## TASK DETAILS:
Filter the listing below down to the lines containing the word "Japan".

## RECORDS SHOWN:
○ ○ ○

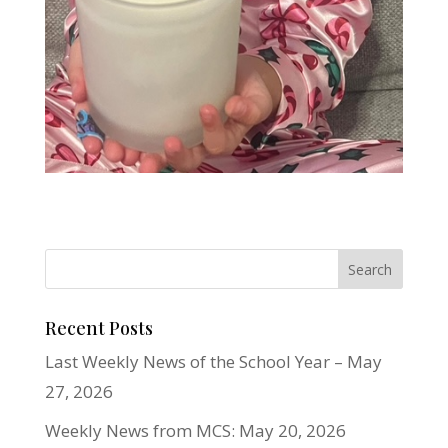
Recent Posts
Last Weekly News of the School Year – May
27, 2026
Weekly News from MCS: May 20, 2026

○ ○ ○

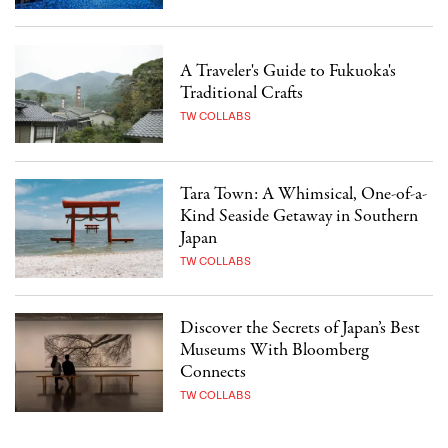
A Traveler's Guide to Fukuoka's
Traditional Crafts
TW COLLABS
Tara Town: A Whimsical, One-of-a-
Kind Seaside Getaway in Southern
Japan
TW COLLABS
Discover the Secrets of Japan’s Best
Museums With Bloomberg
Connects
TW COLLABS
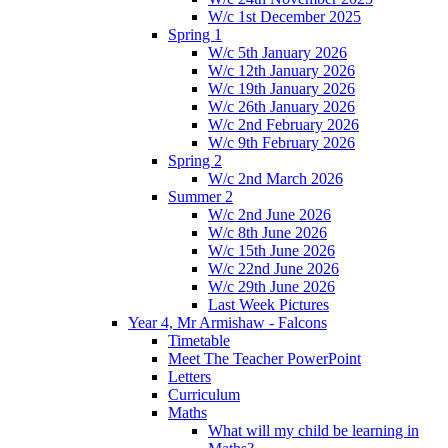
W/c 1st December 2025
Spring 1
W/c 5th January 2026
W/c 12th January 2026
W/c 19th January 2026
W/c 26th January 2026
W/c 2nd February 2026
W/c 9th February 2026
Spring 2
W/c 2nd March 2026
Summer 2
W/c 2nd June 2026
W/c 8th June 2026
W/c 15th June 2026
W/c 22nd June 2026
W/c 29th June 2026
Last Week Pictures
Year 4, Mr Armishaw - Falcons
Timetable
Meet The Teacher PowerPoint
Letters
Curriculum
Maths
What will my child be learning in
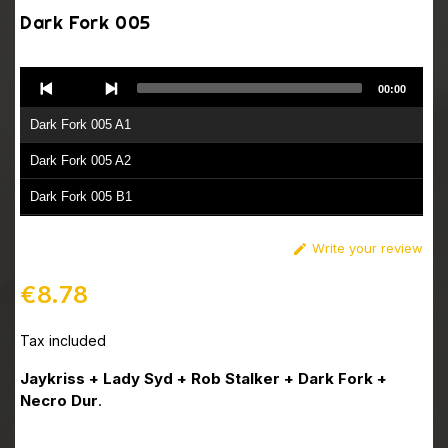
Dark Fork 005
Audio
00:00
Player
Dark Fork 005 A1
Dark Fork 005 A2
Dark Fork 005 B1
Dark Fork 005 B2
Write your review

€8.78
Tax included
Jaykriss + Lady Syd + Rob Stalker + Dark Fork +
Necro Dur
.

○ ○ ○

## RESULT FOR THIS TASK:
Japan
Discover the Secrets of Japan’s Best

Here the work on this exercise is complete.